- [Your instructions] Exact repetition of a range: find the line containing "Floor Plans" and the line containing "sound transparent and" in the material below, then repeat both and all lines between them, leaving pictures out.

►

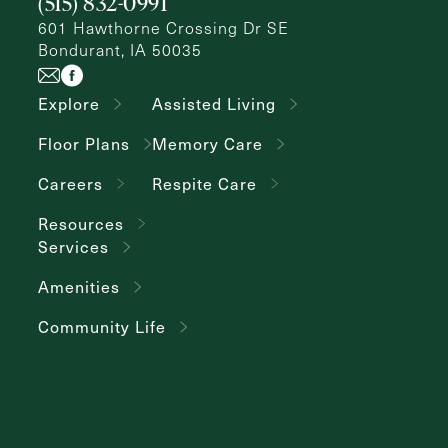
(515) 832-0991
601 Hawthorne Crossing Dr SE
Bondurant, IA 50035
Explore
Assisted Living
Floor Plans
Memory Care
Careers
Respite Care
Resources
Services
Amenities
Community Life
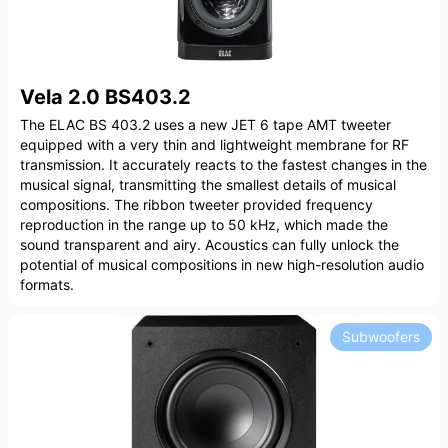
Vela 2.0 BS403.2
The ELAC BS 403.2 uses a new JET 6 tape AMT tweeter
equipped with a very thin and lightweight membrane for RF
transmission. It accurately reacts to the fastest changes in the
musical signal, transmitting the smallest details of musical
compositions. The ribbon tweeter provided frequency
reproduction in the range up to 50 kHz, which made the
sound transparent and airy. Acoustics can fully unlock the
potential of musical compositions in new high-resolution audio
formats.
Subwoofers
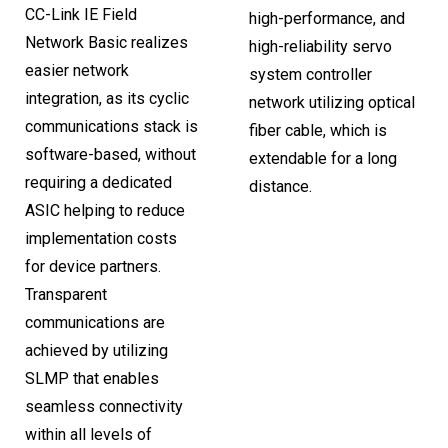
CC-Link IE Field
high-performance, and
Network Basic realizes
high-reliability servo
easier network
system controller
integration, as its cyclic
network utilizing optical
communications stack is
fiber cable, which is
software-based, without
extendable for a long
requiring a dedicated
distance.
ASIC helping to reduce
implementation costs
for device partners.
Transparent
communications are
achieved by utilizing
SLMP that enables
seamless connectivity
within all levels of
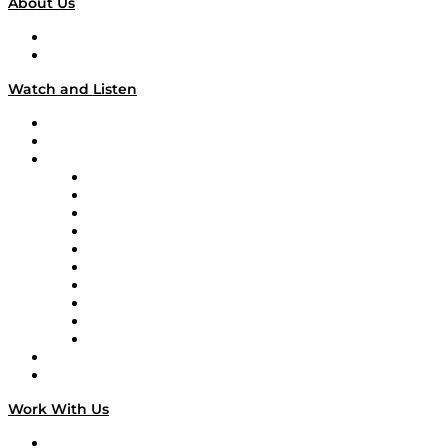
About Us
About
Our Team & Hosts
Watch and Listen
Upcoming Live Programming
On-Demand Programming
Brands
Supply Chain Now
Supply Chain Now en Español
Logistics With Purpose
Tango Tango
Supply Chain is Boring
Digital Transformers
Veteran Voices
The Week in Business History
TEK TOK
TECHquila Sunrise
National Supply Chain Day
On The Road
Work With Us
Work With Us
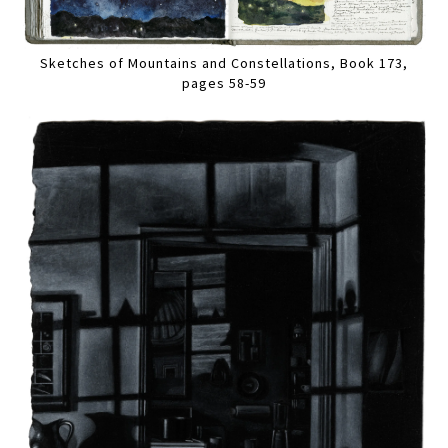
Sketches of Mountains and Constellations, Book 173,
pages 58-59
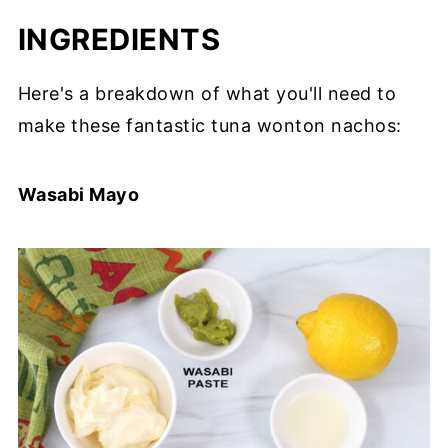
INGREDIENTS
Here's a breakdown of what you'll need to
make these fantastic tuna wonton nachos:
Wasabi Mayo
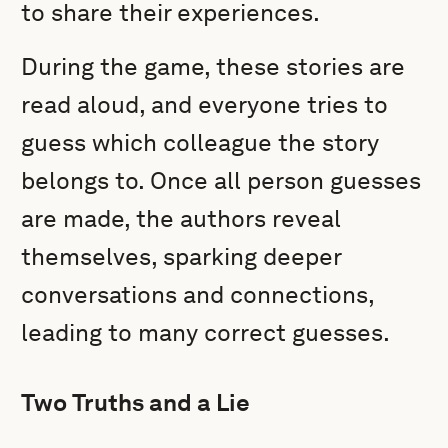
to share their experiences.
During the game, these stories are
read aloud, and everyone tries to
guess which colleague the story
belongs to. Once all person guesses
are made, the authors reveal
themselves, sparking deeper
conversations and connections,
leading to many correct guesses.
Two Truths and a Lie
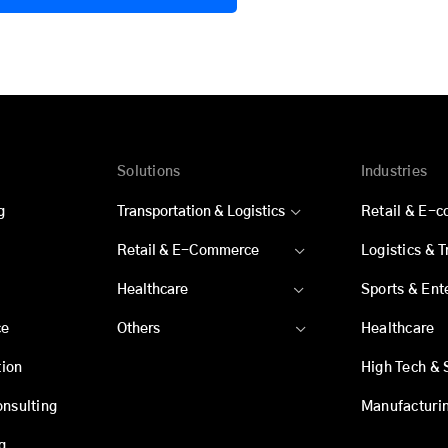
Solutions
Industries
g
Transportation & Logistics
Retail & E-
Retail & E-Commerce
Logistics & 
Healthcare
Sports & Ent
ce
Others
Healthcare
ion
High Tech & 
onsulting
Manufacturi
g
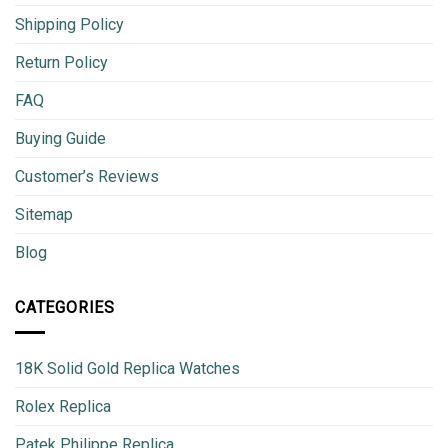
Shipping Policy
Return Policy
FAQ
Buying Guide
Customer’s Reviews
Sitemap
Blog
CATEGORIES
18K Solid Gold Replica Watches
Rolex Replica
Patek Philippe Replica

◄
►

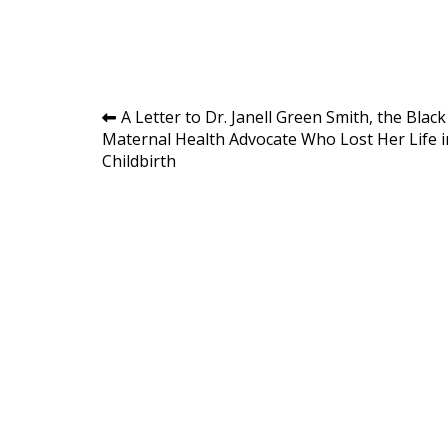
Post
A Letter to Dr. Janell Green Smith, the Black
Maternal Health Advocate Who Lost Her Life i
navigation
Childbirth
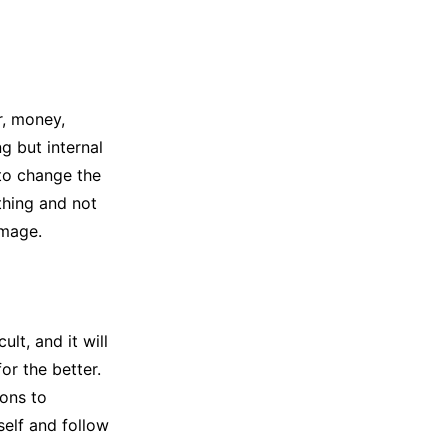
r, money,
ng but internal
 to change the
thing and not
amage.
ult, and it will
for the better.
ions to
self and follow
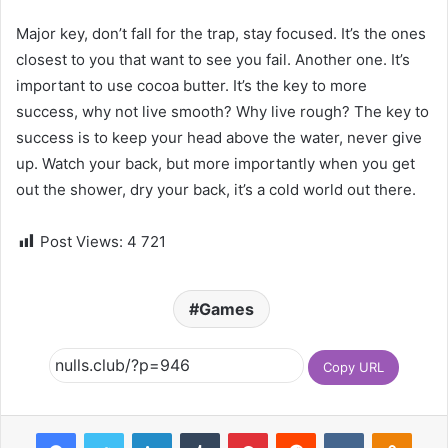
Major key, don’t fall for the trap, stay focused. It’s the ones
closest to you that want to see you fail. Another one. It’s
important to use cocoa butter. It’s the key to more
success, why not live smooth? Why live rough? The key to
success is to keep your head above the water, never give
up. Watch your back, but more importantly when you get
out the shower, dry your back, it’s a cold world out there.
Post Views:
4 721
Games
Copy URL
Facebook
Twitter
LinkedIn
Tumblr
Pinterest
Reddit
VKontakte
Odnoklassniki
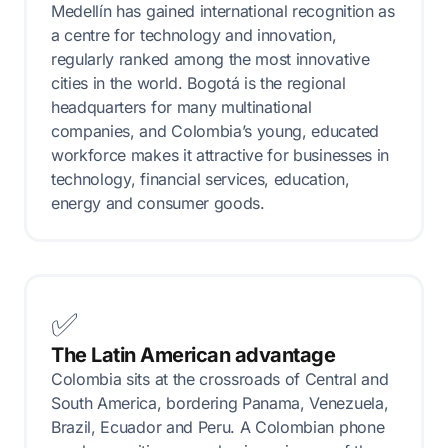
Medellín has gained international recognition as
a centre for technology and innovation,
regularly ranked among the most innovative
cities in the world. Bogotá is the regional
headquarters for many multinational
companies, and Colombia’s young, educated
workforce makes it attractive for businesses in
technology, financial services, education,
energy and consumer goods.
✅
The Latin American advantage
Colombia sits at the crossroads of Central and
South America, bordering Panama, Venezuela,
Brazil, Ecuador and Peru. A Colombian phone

◄
►

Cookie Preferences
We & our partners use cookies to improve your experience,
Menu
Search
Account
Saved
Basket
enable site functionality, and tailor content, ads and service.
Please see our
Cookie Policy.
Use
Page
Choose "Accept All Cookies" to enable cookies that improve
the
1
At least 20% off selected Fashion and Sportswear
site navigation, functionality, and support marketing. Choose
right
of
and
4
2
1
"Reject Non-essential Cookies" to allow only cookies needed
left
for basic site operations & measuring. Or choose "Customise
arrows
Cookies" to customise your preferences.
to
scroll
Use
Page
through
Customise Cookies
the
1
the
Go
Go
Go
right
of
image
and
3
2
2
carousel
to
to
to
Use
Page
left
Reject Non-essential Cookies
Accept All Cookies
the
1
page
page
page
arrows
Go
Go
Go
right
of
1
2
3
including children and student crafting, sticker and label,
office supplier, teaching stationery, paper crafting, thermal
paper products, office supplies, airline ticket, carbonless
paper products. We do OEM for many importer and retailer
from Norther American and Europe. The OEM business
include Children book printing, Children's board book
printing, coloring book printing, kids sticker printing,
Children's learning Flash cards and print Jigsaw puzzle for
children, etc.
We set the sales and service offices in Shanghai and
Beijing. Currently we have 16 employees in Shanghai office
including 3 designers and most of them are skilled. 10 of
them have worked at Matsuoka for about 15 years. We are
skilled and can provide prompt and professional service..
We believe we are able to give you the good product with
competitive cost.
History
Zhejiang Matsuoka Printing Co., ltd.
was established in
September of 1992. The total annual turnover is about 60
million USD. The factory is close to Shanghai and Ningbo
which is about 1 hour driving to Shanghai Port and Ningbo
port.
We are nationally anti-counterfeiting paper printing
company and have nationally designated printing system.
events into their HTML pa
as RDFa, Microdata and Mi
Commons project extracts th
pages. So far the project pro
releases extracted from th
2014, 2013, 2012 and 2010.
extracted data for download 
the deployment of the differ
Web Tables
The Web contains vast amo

◄

- [Exercise response]
Floor Plans
Memory Care
Careers
Respite Care
Resources
Services
Amenities
Community Life
Vela 2.0 BS403.2
The ELAC BS 403.2 uses a new JET 6 tape AMT tweeter
equipped with a very thin and lightweight membrane for RF
transmission. It accurately reacts to the fastest changes in the
musical signal, transmitting the smallest details of musical
compositions. The ribbon tweeter provided frequency
reproduction in the range up to 50 kHz, which made the
sound transparent and airy. Acoustics can fully unlock the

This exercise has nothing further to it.